Notável (publicado originalmente em 18/11/2014)
A sazonalidade é a arte de saber esperar bons frutos. Trabalhar à parte, em projetos distintos, se encucar com o que realmente vale o esforço, se transforma em exercício pleno quando o resultado brilha. Anna Muylaert, cineasta (diretora, roteirista, produtora etc), realizou, e já foi tema aqui nesta coluna, os magistrais ‘Durval Discos’ (2002) e ‘É Proibido Fumar’ (2009). O intervalo de sete anos e a coincidência de os longas-metragens serem de qualidade esmerada não são à toa. Três anos depois, em 2012, fez ‘Chamada a Cobrar’. Assisti-o noutro dia. Simplesmente notável. Anna acertou de novo.

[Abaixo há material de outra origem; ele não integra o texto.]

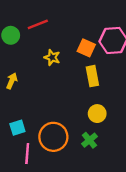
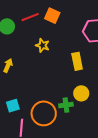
orange square: (86, 48) -> (52, 16), moved
green cross: (89, 140) -> (66, 105), moved, turned 32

O fato banal, mas perigosíssimo, do falso-sequestro, aqueles onde os presos passam trotes via celular, da cadeia, informando que algum ente querido está em suas garras, é explorado numa trama repleta de boas interpretações e de dignidade. Na história, Clarinha (Bete Dorgam) é uma mulher de classe alta, boa educada, mas que trata Dalva (Cida Almeida) como escrava. O cotidiano de paz, pura tranquilidade, é interrompido quando a abastada recebe um telefonema. Primeiro, a inocente revela os nomes das filhas, e depois o falso-sequestro se confirma. E Clarinha cai como uma plena patinha.

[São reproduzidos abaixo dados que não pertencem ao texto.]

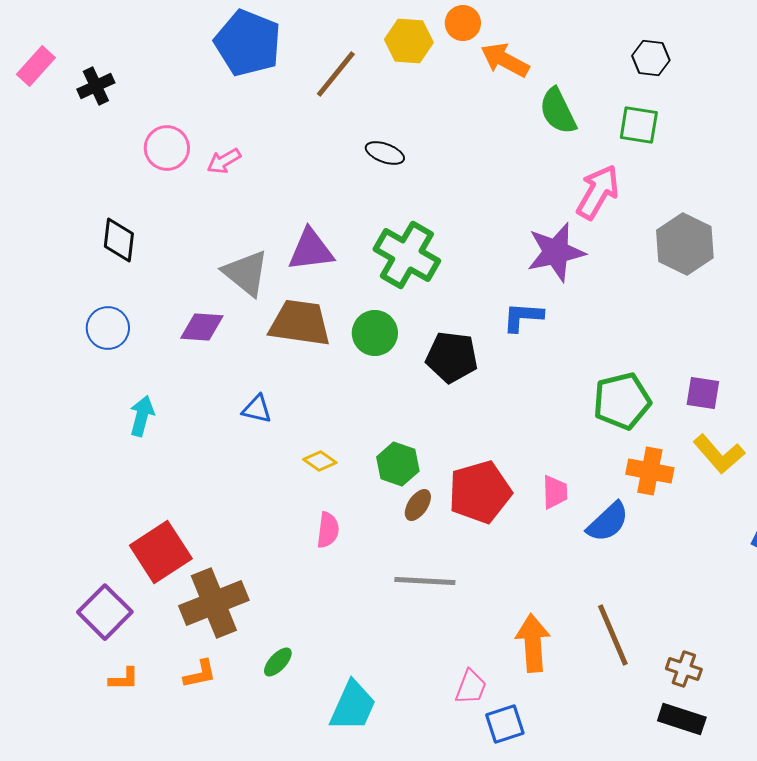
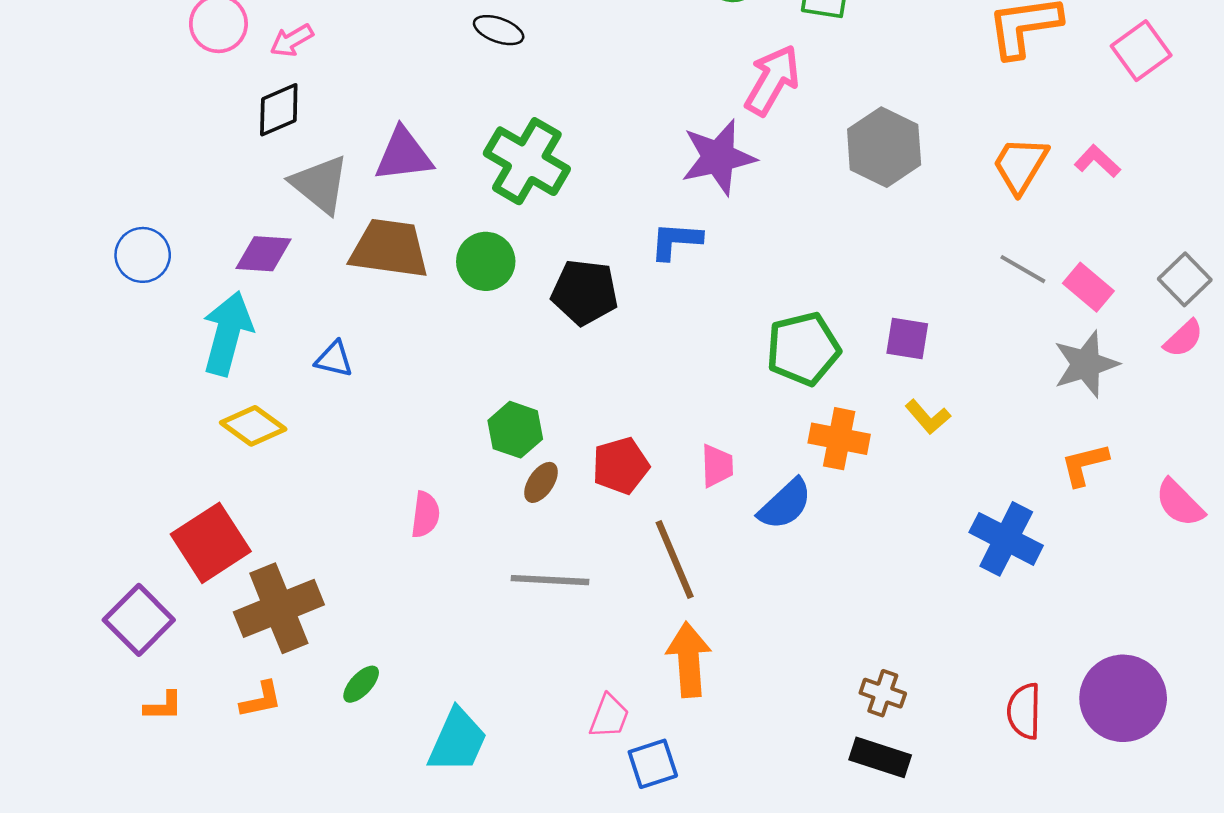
black diamond: (119, 240) -> (279, 110), moved, turned 60
cyan arrow: (142, 416) -> (227, 333), moved, size x1.6
yellow L-shape: (719, 454) -> (928, 417), size x0.7
yellow diamond: (320, 461) -> (253, 426), moved, size x1.5
red pentagon: (480, 492) -> (621, 466), size x0.7
brown line: (613, 635) -> (675, 560), moved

A fita é praticamente dominada pela personagem de Bete. Estupenda e forte na tela, a atriz é o chamariz para o roteiro também escrito por Anna. Desesperada, Clarinha sai de casa aos berros e o carro é o cenário de cerca de 80% de ‘Chamada a Cobrar’, na viagem de São Paulo ao Rio de Janeiro. Aos poucos, a protagonista é ‘obrigada’ pelos bandidos a rever os seus conceitos de vida, como a sua relação de patroa com a empregada e com as três filhas. Clarinha, óbvio, está desnorteada. À medida que o tempo passa, o desespero se consolida. Este medo do irreal dá o tom à obra da Anna Muylaert.

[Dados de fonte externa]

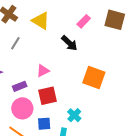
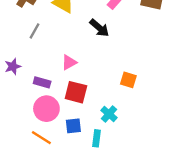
orange square: (94, 78) -> (128, 80), moved, size x0.6
purple rectangle: (20, 86) -> (42, 82), turned 40
red square: (48, 96) -> (76, 92), turned 30

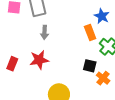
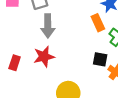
gray arrow: (44, 32) -> (48, 26), size x1.5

‘Chamada a Cobrar’, na verdade, é uma pretensa continuação (sem sê-la) de ‘Para Aceitá-la, Continue na Linha’ (2009), trabalho da cineasta feito para a TV. Tem os mesmos personagens, narra praticamente a história igual etc. Em ambos, o cartunista Lourenço Mutarelli faz uma ponta como o delegado com o vício de conversar desenhando em sulfites. A participação especial dele, aliás, é uma praxe nas realizações de Anna Muylaert. Basta lembrarmos de Rita Lee em ‘Durval Discos’ e Antônio Abujamra (seu ex-sogro) em ‘É Proibido Fumar’. E estes pequenos ‘adereços’ fazem o filme crescer.
A cena quase derradeira, de Clarinha distribuindo bichos de pelúcia aos pobres do Realengo, bairro aonde foi parar graças aos falsos sequestradores, é simultaneamente cativante e degradante.
‘Chamada a Cobrar’ tem classificação de 12 anos e 70 minutos de duração. Avaliação: ótimo.